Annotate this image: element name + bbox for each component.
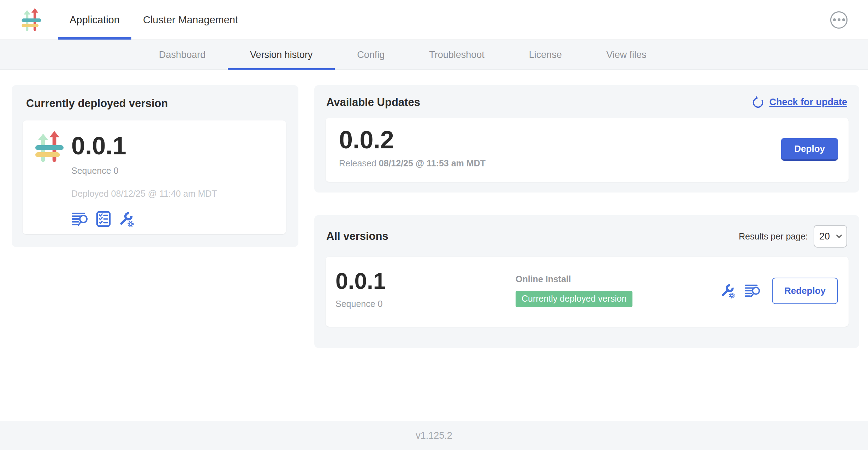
subnav-tab-dashboard[interactable]: Dashboard bbox=[137, 40, 228, 70]
subnav-tab-troubleshoot[interactable]: Troubleshoot bbox=[407, 40, 507, 70]
deployed-timestamp: Deployed 08/12/25 @ 11:40 am MDT bbox=[71, 189, 217, 199]
currently-deployed-title: Currently deployed version bbox=[26, 97, 286, 110]
top-navbar: Application Cluster Management bbox=[0, 0, 868, 40]
app-logo-icon bbox=[32, 131, 66, 163]
logs-magnifier-icon bbox=[744, 283, 761, 298]
deployed-version-info: 0.0.1 Sequence 0 Deployed 08/12/25 @ 11:… bbox=[71, 130, 217, 227]
deployed-version-number: 0.0.1 bbox=[71, 136, 217, 156]
available-updates-header: Available Updates Check for update bbox=[326, 96, 847, 109]
redeploy-button[interactable]: Redeploy bbox=[772, 278, 838, 304]
left-column: Currently deployed version 0.0.1 Sequenc… bbox=[12, 85, 298, 421]
deployed-version-card: 0.0.1 Sequence 0 Deployed 08/12/25 @ 11:… bbox=[23, 120, 286, 234]
wrench-gear-icon bbox=[720, 283, 735, 298]
tab-cluster-management-label: Cluster Management bbox=[143, 14, 238, 26]
all-versions-header: All versions Results per page: 20 bbox=[326, 225, 847, 248]
chevron-down-icon bbox=[836, 234, 842, 238]
subnav-tab-config[interactable]: Config bbox=[335, 40, 407, 70]
ellipsis-icon bbox=[833, 18, 836, 21]
available-updates-title: Available Updates bbox=[326, 96, 420, 109]
install-type-label: Online Install bbox=[516, 274, 720, 284]
view-logs-button[interactable] bbox=[71, 211, 89, 227]
edit-config-button[interactable] bbox=[118, 211, 134, 227]
checklist-icon bbox=[96, 211, 111, 227]
view-logs-button[interactable] bbox=[744, 283, 761, 298]
version-sequence: Sequence 0 bbox=[335, 299, 516, 309]
refresh-icon bbox=[751, 96, 765, 109]
update-row: 0.0.2 Released 08/12/25 @ 11:53 am MDT D… bbox=[326, 118, 849, 182]
all-versions-title: All versions bbox=[326, 230, 388, 243]
tab-cluster-management[interactable]: Cluster Management bbox=[131, 0, 250, 40]
results-per-page-label: Results per page: bbox=[739, 231, 808, 242]
tab-application[interactable]: Application bbox=[58, 0, 131, 40]
wrench-gear-icon bbox=[118, 211, 134, 227]
version-row-actions: Redeploy bbox=[720, 278, 839, 304]
overflow-menu-button[interactable] bbox=[830, 11, 848, 29]
version-row: 0.0.1 Sequence 0 Online Install Currentl… bbox=[326, 257, 849, 327]
subnav-tab-license[interactable]: License bbox=[507, 40, 584, 70]
app-subnav: Dashboard Version history Config Trouble… bbox=[0, 40, 868, 70]
results-per-page: Results per page: 20 bbox=[739, 225, 847, 248]
update-released-timestamp: Released 08/12/25 @ 11:53 am MDT bbox=[339, 158, 486, 168]
topnav-tabs: Application Cluster Management bbox=[58, 0, 250, 40]
check-for-update-link[interactable]: Check for update bbox=[751, 96, 847, 109]
edit-config-button[interactable] bbox=[720, 283, 735, 298]
version-row-status: Online Install Currently deployed versio… bbox=[516, 274, 720, 307]
console-version: v1.125.2 bbox=[416, 430, 452, 441]
app-logo-icon bbox=[20, 7, 43, 32]
logs-magnifier-icon bbox=[71, 211, 89, 227]
preflight-checks-button[interactable] bbox=[96, 211, 111, 227]
version-history-page: Currently deployed version 0.0.1 Sequenc… bbox=[0, 70, 868, 421]
currently-deployed-panel: Currently deployed version 0.0.1 Sequenc… bbox=[12, 85, 298, 247]
page-footer: v1.125.2 bbox=[0, 421, 868, 450]
deploy-button[interactable]: Deploy bbox=[781, 138, 838, 161]
update-version-number: 0.0.2 bbox=[339, 130, 486, 150]
update-info: 0.0.2 Released 08/12/25 @ 11:53 am MDT bbox=[339, 130, 486, 168]
tab-application-label: Application bbox=[70, 14, 120, 26]
deployed-actions bbox=[71, 211, 217, 227]
subnav-tab-version-history[interactable]: Version history bbox=[228, 40, 335, 70]
subnav-tab-view-files[interactable]: View files bbox=[584, 40, 669, 70]
available-updates-panel: Available Updates Check for update 0.0.2… bbox=[314, 85, 859, 193]
right-column: Available Updates Check for update 0.0.2… bbox=[314, 85, 859, 421]
results-per-page-select[interactable]: 20 bbox=[814, 225, 847, 248]
version-number: 0.0.1 bbox=[335, 272, 516, 290]
version-row-info: 0.0.1 Sequence 0 bbox=[335, 272, 516, 309]
currently-deployed-badge: Currently deployed version bbox=[516, 291, 632, 307]
all-versions-panel: All versions Results per page: 20 0.0.1 … bbox=[314, 215, 859, 348]
deployed-sequence: Sequence 0 bbox=[71, 166, 217, 176]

######

* [Instructions to follow]: Without including any pictures, output each entry above exactly as it appears.

* [Finished exercise]:
Annotate this image: element name + bbox for each component.
subnav-tab-dashboard[interactable]: Dashboard bbox=[137, 40, 228, 70]
subnav-tab-troubleshoot[interactable]: Troubleshoot bbox=[407, 40, 507, 70]
deployed-timestamp: Deployed 08/12/25 @ 11:40 am MDT bbox=[71, 189, 217, 199]
currently-deployed-title: Currently deployed version bbox=[26, 97, 286, 110]
top-navbar: Application Cluster Management bbox=[0, 0, 868, 40]
app-logo-icon bbox=[32, 131, 66, 163]
logs-magnifier-icon bbox=[744, 283, 761, 298]
deployed-version-info: 0.0.1 Sequence 0 Deployed 08/12/25 @ 11:… bbox=[71, 130, 217, 227]
deployed-version-number: 0.0.1 bbox=[71, 136, 217, 156]
available-updates-header: Available Updates Check for update bbox=[326, 96, 847, 109]
redeploy-button[interactable]: Redeploy bbox=[772, 278, 838, 304]
left-column: Currently deployed version 0.0.1 Sequenc… bbox=[12, 85, 298, 421]
deployed-version-card: 0.0.1 Sequence 0 Deployed 08/12/25 @ 11:… bbox=[23, 120, 286, 234]
wrench-gear-icon bbox=[720, 283, 735, 298]
tab-cluster-management-label: Cluster Management bbox=[143, 14, 238, 26]
all-versions-header: All versions Results per page: 20 bbox=[326, 225, 847, 248]
chevron-down-icon bbox=[836, 234, 842, 238]
subnav-tab-config[interactable]: Config bbox=[335, 40, 407, 70]
ellipsis-icon bbox=[833, 18, 836, 21]
available-updates-title: Available Updates bbox=[326, 96, 420, 109]
install-type-label: Online Install bbox=[516, 274, 720, 284]
view-logs-button[interactable] bbox=[71, 211, 89, 227]
edit-config-button[interactable] bbox=[118, 211, 134, 227]
checklist-icon bbox=[96, 211, 111, 227]
view-logs-button[interactable] bbox=[744, 283, 761, 298]
version-sequence: Sequence 0 bbox=[335, 299, 516, 309]
refresh-icon bbox=[751, 96, 765, 109]
update-row: 0.0.2 Released 08/12/25 @ 11:53 am MDT D… bbox=[326, 118, 849, 182]
all-versions-title: All versions bbox=[326, 230, 388, 243]
tab-cluster-management[interactable]: Cluster Management bbox=[131, 0, 250, 40]
results-per-page-label: Results per page: bbox=[739, 231, 808, 242]
tab-application[interactable]: Application bbox=[58, 0, 131, 40]
wrench-gear-icon bbox=[118, 211, 134, 227]
version-row-actions: Redeploy bbox=[720, 278, 839, 304]
overflow-menu-button[interactable] bbox=[830, 11, 848, 29]
version-row: 0.0.1 Sequence 0 Online Install Currentl… bbox=[326, 257, 849, 327]
subnav-tab-license[interactable]: License bbox=[507, 40, 584, 70]
app-subnav: Dashboard Version history Config Trouble… bbox=[0, 40, 868, 70]
results-per-page: Results per page: 20 bbox=[739, 225, 847, 248]
update-released-timestamp: Released 08/12/25 @ 11:53 am MDT bbox=[339, 158, 486, 168]
topnav-tabs: Application Cluster Management bbox=[58, 0, 250, 40]
check-for-update-link[interactable]: Check for update bbox=[751, 96, 847, 109]
edit-config-button[interactable] bbox=[720, 283, 735, 298]
version-row-status: Online Install Currently deployed versio… bbox=[516, 274, 720, 307]
console-version: v1.125.2 bbox=[416, 430, 452, 441]
app-logo-icon bbox=[20, 7, 43, 32]
logs-magnifier-icon bbox=[71, 211, 89, 227]
preflight-checks-button[interactable] bbox=[96, 211, 111, 227]
version-history-page: Currently deployed version 0.0.1 Sequenc… bbox=[0, 70, 868, 421]
currently-deployed-panel: Currently deployed version 0.0.1 Sequenc… bbox=[12, 85, 298, 247]
page-footer: v1.125.2 bbox=[0, 421, 868, 450]
deploy-button[interactable]: Deploy bbox=[781, 138, 838, 161]
update-version-number: 0.0.2 bbox=[339, 130, 486, 150]
update-info: 0.0.2 Released 08/12/25 @ 11:53 am MDT bbox=[339, 130, 486, 168]
tab-application-label: Application bbox=[70, 14, 120, 26]
deployed-actions bbox=[71, 211, 217, 227]
subnav-tab-version-history[interactable]: Version history bbox=[228, 40, 335, 70]
subnav-tab-view-files[interactable]: View files bbox=[584, 40, 669, 70]
available-updates-panel: Available Updates Check for update 0.0.2… bbox=[314, 85, 859, 193]
right-column: Available Updates Check for update 0.0.2… bbox=[314, 85, 859, 421]
results-per-page-select[interactable]: 20 bbox=[814, 225, 847, 248]
version-number: 0.0.1 bbox=[335, 272, 516, 290]
version-row-info: 0.0.1 Sequence 0 bbox=[335, 272, 516, 309]
currently-deployed-badge: Currently deployed version bbox=[516, 291, 632, 307]
all-versions-panel: All versions Results per page: 20 0.0.1 … bbox=[314, 215, 859, 348]
deployed-sequence: Sequence 0 bbox=[71, 166, 217, 176]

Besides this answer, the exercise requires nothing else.